Want a tracking system that’s done for you? Check out my post on how to use Google Forms to track your writing sessions. I even give you opening and closing routine forms!
Why do I Track Weekly and Daily Academic Writing Goals?
Writing academic manuscripts (especially in the social sciences and humanities) can take months. Breaking the project down small, concrete tasks to accomplish lowers the stakes for each writing session. It reminds you that you have only one main focus for that session, and increases the likelihood that you will remain “on task” for your writing time. Finally, for impatient writers (one of Boice’s categories), tracking your daily and weekly goals allows you to see that finished writing projects are really the sum of many frequent, low stakes writing sessions, confirming Jensen’s main point in Write no Matter What.

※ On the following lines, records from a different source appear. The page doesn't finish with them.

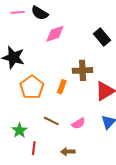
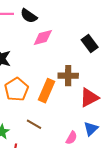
orange rectangle: (62, 87) -> (46, 91), size x1.6
pink semicircle: (78, 123) -> (71, 138), moved, turned -32

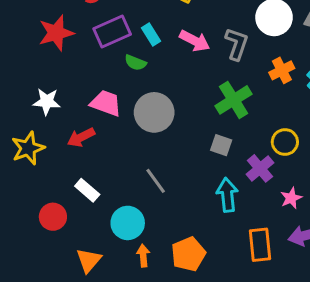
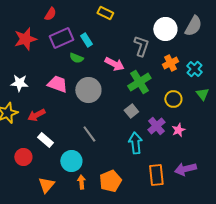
pink arrow: (195, 41) -> (114, 64), moved
red arrow: (81, 137) -> (36, 115), moved
yellow circle: (285, 142) -> (173, 99), moved
gray square: (221, 145) -> (131, 111), turned 32
pink star: (291, 198) -> (178, 130), moved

Additionally, because I track goals immediately before and after sessions, the tracking process itself catalyzes my writing. The goal setting has become part of what Bolker calls a writing ritual or Duhigg calls a “keystone habit.” In other posts, I explain why you need a ritual to open your academic writing session and a reward to close each academic writing session, and why I think tracking your goals should be an integral part of this routine.
I have found that when I tracked more variables, but did not explicitly track my daily and weekly goals, I did not write as easily, as much, or as frequently. Looking back on these periods, I now realize that this was because my writing projects tended to be more abstract and unwieldy monsters to tame, rather than the sum of small, well-defined, doable tasks.
Your Turn
Do you currently track your writing? If so, do you incorporate weekly and daily goal setting into your tracking process?
If you think this system can work for you, I’d love to hear from you in the comments below or by email.
Or, if you have a good goal tracking system that works for you, check out the six other habits the most productive scholarly writers master.
As always, if this post has helped you, I bet someone else would find it useful, too. I’d be grateful if you’d share it with a friend, colleague, or writing partner using the buttons below.
Than you for this post. Although I was able to open the screenshot in a new tab an enlarge it, I think it would still be helpful to hear from you what the columns are labeled. (Something like: Date, start time, project, end time, words written, next session time frame, next session project?) Thank you so much. Your blog has been a pleasure to read over the past few days. As someone who works in the area of teaching and learning, there are a lot of gems here I am looking forward to sharing with my faculty.
Hi Leah. Thanks for your comment! I have clarified above how I’ve labeled my columns and will update the photo to show this when possible. Thanks again!
This was an extremely helpful post as I am about to embark on a tenure-track position and have been trying to figure out a low-key way to chart writing productivity and keep on track as demands on my time increase. Your system sounds both simple and highly effective, and I’m definitely going to give it a try! Thanks a lot!!
Hi Natasha,
Thanks for the kind words. Let me know how it works or if you find any tweaks to the system that work better for your writing systems!